**** Data for review ****
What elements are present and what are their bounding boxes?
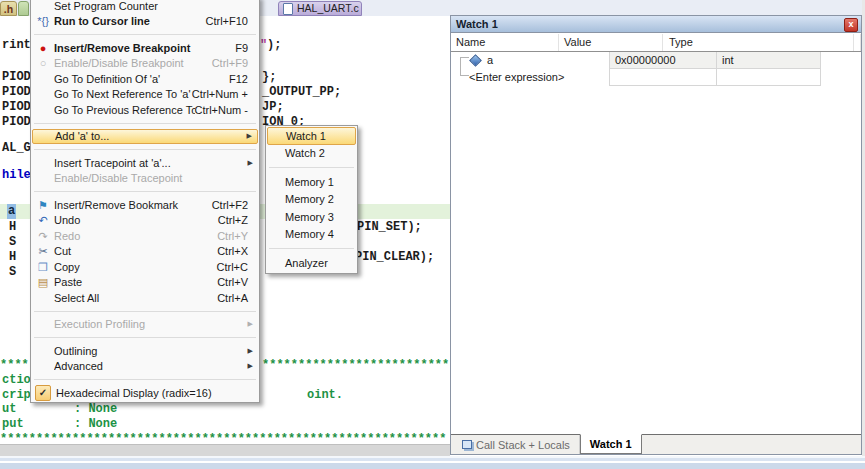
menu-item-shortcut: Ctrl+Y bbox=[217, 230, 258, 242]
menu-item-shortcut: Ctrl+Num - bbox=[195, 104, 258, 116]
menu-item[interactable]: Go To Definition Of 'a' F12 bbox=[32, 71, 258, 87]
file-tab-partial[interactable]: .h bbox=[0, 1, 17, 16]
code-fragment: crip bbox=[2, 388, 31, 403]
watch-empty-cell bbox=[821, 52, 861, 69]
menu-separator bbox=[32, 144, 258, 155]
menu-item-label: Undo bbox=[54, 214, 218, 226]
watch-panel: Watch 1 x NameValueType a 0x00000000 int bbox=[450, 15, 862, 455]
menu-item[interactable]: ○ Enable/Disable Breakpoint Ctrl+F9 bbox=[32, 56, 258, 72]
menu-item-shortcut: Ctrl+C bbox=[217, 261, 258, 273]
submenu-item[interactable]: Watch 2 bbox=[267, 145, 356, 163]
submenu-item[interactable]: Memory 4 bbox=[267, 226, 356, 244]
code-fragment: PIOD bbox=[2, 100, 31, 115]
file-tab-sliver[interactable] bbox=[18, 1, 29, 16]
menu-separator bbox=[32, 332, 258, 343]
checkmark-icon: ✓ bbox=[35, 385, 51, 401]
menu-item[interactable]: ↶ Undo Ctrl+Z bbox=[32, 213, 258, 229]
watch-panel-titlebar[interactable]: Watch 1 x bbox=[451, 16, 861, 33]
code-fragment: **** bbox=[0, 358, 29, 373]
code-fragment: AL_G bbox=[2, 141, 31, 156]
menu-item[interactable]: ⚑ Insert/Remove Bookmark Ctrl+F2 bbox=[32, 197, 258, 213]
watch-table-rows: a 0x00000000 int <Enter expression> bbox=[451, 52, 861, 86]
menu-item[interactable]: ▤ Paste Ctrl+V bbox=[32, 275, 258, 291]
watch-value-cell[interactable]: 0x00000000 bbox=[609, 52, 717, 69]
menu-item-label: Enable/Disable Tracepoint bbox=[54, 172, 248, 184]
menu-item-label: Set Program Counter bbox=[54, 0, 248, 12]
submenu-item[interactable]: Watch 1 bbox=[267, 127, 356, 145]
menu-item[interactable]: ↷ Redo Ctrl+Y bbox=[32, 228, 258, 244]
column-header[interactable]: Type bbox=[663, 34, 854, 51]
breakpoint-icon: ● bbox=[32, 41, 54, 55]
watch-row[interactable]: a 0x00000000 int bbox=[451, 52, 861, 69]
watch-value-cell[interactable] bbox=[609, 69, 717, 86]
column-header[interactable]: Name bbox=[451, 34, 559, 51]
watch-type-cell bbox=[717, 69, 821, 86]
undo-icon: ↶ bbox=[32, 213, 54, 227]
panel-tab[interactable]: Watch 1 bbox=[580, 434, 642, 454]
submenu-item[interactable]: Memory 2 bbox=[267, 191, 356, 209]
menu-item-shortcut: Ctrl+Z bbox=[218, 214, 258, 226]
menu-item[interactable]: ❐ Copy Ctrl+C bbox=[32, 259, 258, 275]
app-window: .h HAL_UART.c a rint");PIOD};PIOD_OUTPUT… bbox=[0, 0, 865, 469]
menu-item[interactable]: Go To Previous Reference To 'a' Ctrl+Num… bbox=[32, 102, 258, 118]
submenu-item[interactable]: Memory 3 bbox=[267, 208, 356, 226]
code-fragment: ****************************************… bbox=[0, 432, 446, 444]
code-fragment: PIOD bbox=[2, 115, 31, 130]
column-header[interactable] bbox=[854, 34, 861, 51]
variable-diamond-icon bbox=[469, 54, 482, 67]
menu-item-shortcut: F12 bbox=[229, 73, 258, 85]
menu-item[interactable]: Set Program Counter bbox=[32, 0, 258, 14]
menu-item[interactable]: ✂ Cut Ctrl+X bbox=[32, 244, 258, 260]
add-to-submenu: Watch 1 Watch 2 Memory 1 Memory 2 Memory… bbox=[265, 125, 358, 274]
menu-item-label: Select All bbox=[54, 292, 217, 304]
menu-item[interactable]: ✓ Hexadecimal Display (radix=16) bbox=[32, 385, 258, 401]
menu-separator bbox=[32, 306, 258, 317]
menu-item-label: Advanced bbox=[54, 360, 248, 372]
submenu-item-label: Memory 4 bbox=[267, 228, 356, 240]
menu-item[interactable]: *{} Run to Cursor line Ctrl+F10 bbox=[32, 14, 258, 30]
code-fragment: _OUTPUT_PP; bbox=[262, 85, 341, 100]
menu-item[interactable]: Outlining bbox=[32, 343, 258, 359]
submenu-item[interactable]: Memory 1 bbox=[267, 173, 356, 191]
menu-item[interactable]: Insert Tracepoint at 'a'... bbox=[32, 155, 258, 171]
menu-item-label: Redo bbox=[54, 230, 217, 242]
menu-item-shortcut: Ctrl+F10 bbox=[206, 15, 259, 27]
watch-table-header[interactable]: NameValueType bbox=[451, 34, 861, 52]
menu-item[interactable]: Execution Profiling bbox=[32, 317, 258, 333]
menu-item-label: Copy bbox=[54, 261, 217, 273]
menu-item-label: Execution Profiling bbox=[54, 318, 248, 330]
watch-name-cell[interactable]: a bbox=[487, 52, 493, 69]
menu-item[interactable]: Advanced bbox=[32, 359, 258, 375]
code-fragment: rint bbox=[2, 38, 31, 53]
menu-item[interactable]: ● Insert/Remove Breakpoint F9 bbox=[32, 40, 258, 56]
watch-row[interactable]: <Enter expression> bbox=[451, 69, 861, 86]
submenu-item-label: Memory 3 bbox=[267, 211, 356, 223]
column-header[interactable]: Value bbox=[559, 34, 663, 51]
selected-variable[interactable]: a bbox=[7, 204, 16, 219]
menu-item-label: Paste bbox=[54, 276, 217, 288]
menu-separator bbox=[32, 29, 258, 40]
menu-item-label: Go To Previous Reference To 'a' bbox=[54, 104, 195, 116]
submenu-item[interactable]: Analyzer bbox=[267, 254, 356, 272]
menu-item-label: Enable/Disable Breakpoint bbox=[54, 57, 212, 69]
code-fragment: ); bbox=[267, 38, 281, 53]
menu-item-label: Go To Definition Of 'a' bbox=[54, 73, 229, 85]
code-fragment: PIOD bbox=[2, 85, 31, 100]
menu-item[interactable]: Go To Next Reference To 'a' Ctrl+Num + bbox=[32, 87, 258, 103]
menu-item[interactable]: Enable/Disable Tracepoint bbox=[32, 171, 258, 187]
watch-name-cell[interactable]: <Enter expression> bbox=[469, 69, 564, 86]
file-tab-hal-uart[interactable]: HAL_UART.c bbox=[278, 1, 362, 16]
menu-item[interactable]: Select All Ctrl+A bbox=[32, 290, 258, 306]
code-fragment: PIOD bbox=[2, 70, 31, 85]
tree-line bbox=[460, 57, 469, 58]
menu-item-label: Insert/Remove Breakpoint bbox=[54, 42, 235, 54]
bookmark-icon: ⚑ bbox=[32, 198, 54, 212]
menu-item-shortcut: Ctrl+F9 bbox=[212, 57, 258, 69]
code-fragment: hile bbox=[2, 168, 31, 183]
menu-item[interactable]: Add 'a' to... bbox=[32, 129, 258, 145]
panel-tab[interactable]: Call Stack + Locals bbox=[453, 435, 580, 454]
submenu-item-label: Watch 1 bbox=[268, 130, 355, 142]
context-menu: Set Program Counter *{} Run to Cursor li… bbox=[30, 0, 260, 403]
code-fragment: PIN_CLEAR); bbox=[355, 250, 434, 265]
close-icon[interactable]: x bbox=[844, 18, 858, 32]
****
**Task instructions:** Search the material above for lines containing the string "Definition", then pull them out.

**Solved problem:**
menu-item[interactable]: Go To Definition Of 'a' F12 bbox=[32, 71, 258, 87]
menu-item-label: Go To Definition Of 'a' bbox=[54, 73, 229, 85]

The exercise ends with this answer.